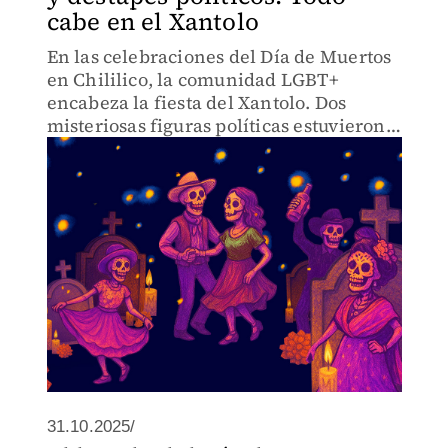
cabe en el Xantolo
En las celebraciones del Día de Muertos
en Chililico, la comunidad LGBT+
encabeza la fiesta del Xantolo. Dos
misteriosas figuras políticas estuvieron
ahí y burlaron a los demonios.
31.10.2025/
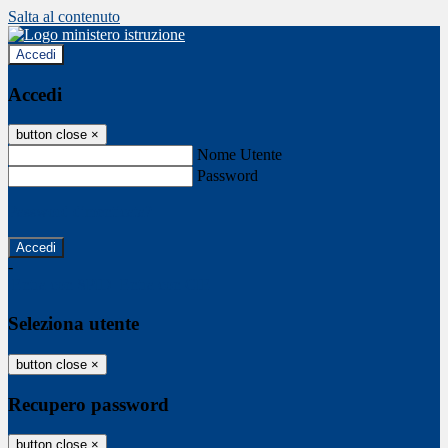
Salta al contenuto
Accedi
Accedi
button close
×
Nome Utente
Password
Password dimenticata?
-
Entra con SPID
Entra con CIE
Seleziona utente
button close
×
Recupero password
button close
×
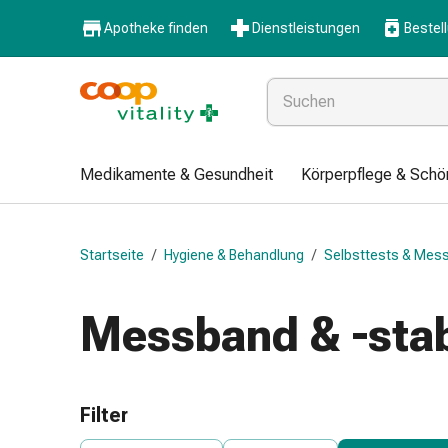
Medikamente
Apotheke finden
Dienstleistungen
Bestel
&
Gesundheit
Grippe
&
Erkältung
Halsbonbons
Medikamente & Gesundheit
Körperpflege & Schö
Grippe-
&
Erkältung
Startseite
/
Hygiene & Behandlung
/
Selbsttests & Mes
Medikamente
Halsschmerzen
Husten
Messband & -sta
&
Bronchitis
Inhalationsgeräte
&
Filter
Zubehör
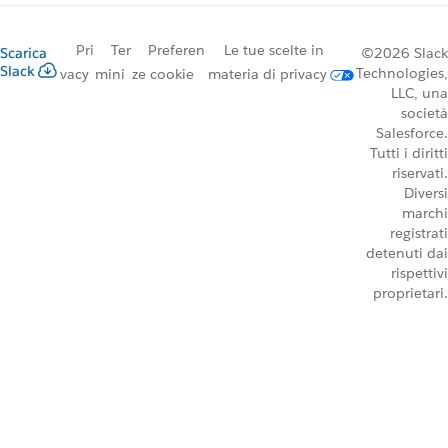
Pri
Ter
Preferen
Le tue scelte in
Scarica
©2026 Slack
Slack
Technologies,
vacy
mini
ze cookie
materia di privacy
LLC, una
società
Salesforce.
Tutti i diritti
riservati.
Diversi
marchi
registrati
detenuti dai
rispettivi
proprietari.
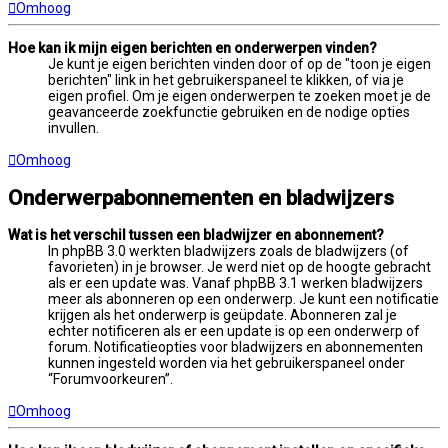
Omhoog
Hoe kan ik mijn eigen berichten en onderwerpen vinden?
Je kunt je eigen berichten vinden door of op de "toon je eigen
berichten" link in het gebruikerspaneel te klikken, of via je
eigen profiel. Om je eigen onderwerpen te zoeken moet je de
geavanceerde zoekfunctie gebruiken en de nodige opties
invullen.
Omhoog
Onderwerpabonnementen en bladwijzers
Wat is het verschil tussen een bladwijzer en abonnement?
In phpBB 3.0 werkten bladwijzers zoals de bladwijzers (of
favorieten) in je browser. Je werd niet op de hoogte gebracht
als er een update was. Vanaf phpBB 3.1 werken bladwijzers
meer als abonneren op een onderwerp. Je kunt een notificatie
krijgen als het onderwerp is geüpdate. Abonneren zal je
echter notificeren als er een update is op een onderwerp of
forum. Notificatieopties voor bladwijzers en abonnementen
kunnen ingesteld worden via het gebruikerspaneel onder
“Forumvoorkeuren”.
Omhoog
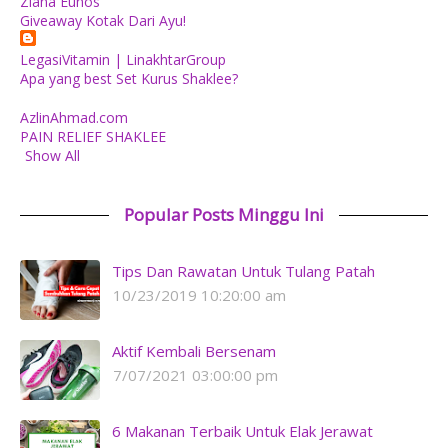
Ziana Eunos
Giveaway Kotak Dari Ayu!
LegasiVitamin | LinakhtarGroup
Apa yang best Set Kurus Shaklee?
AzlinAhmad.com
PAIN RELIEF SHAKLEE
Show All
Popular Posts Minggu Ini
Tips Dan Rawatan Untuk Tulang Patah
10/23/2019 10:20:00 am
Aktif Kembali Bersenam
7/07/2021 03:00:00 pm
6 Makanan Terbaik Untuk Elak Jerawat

■ TASK GOAL: Copy every line from the records above that contains the word "bladwijzers".

■ EXPECTED ANSWER:
Onderwerpabonnementen en bladwijzers
In phpBB 3.0 werkten bladwijzers zoals de bladwijzers (of
als er een update was. Vanaf phpBB 3.1 werken bladwijzers
forum. Notificatieopties voor bladwijzers en abonnementen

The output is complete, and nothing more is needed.